PROVIDED MATERIAL ->
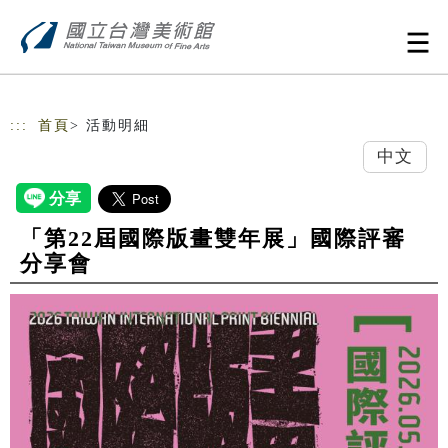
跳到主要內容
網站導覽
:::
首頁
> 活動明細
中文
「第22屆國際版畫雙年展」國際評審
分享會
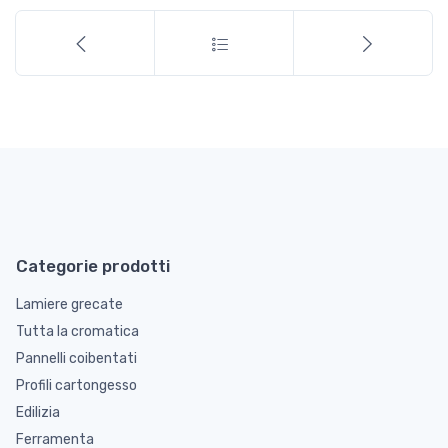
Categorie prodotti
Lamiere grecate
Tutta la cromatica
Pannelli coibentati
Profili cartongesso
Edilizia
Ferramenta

==

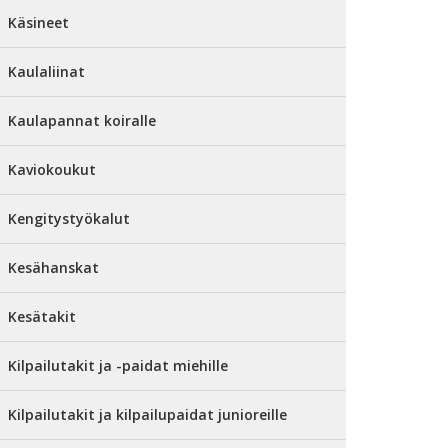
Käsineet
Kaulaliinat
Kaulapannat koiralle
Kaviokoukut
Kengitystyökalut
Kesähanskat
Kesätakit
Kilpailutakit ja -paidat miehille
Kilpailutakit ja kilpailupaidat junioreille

EXERCISE REQUIREMENTS ->
Where a line of the records has the string "Kilpailutakit", copy that line.

EXERCISE OUTPUT ->
Kilpailutakit ja -paidat miehille
Kilpailutakit ja kilpailupaidat junioreille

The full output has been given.